= YOUR ASSIGNMENT =
Once the pictures are removed, restate the data below word for word.

= STUDY MATERIAL =

========================

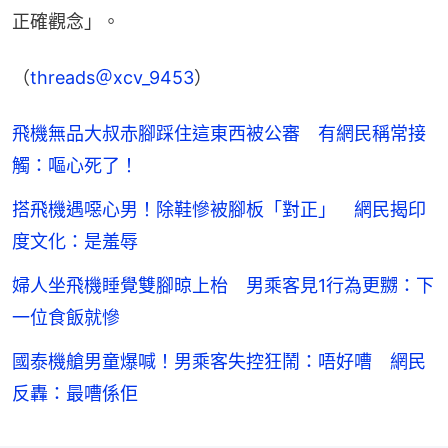
正確觀念」。
（
threads＠xcv_9453
）
飛機無品大叔赤腳踩住這東西被公審 有網民稱常接
觸：嘔心死了！
搭飛機遇噁心男！除鞋慘被腳板「對正」 網民揭印
度文化：是羞辱
婦人坐飛機睡覺雙腳晾上枱 男乘客見1行為更嬲：下
一位食飯就慘
國泰機艙男童爆喊！男乘客失控狂鬧：唔好嘈 網民
反轟：最嘈係佢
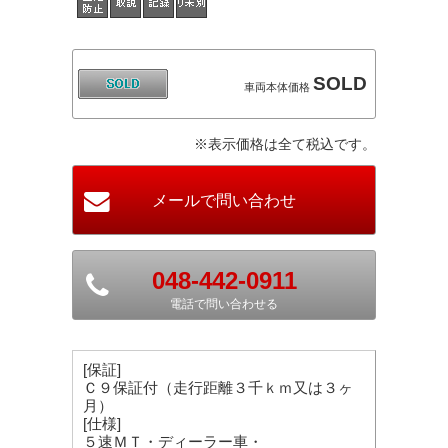
SOLD
車両本体価格
※表示価格は全て税込です。
048-442-0911
電話で問い合わせる
[保証]
Ｃ９保証付（走行距離３千ｋｍ又は３ヶ
月）
[仕様]
５速ＭＴ・ディーラー車・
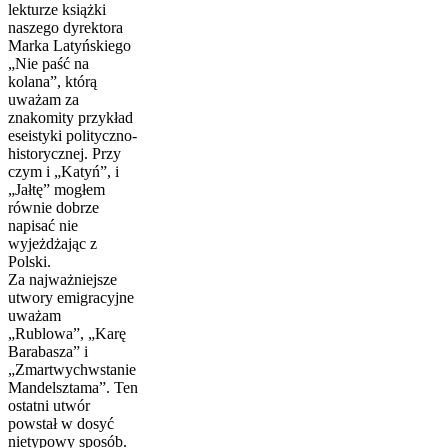
lekturze książki
naszego dyrektora
Marka Latyńskiego
„Nie paść na
kolana”, którą
uważam za
znakomity przykład
eseistyki polityczno-
historycznej. Przy
czym i „Katyń”, i
„Jałtę” mogłem
równie dobrze
napisać nie
wyjeżdżając z
Polski.
Za najważniejsze
utwory emigracyjne
uważam
„Rublowa”, „Karę
Barabasza” i
„Zmartwychwstanie
Mandelsztama”. Ten
ostatni utwór
powstał w dosyć
nietypowy sposób.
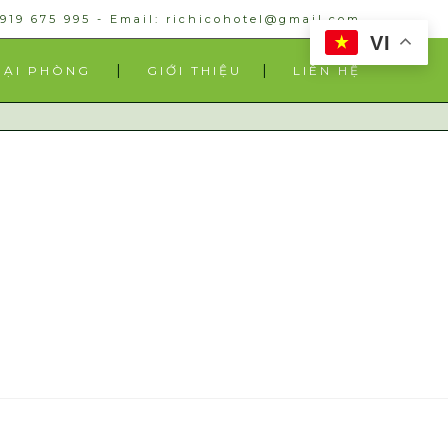
0919 675 995 - Email: richicohotel@gmail.com
VI
OẠI PHÒNG
GIỚI THIỆU
LIÊN HỆ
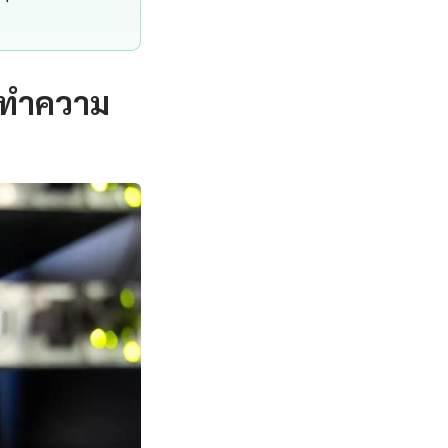
— ทำความ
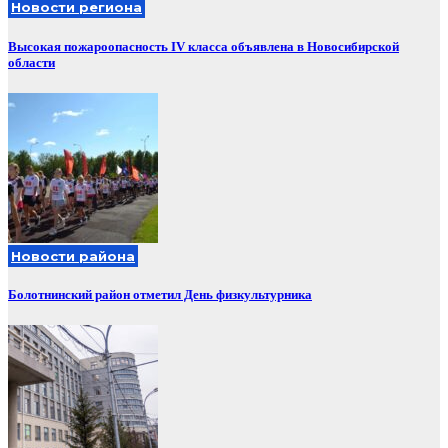
Новости региона
Высокая пожароопасность IV класса объявлена в Новосибирской
области
Новости района
Болотнинский район отметил День физкультурника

========================

= THE ANSWER =
正確觀念」。
（
threads＠xcv_9453
）
飛機無品大叔赤腳踩住這東西被公審 有網民稱常接
觸：嘔心死了！
搭飛機遇噁心男！除鞋慘被腳板「對正」 網民揭印
度文化：是羞辱
婦人坐飛機睡覺雙腳晾上枱 男乘客見1行為更嬲：下
一位食飯就慘
國泰機艙男童爆喊！男乘客失控狂鬧：唔好嘈 網民
反轟：最嘈係佢
SOLD
車両本体価格
※表示価格は全て税込です。
048-442-0911
電話で問い合わせる
[保証]
Ｃ９保証付（走行距離３千ｋｍ又は３ヶ
月）
[仕様]
５速ＭＴ・ディーラー車・
lekturze książki
naszego dyrektora
Marka Latyńskiego
„Nie paść na
kolana”, którą
uważam za
znakomity przykład
eseistyki polityczno-
historycznej. Przy
czym i „Katyń”, i
„Jałtę” mogłem
równie dobrze
napisać nie
wyjeżdżając z
Polski.
Za najważniejsze
utwory emigracyjne
uważam
„Rublowa”, „Karę
Barabasza” i
„Zmartwychwstanie
Mandelsztama”. Ten
ostatni utwór
powstał w dosyć
nietypowy sposób.
0919 675 995 - Email: richicohotel@gmail.com
VI
OẠI PHÒNG
GIỚI THIỆU
LIÊN HỆ
— ทำความ
Новости региона
Высокая пожароопасность IV класса объявлена в Новосибирской
области
Новости района
Болотнинский район отметил День физкультурника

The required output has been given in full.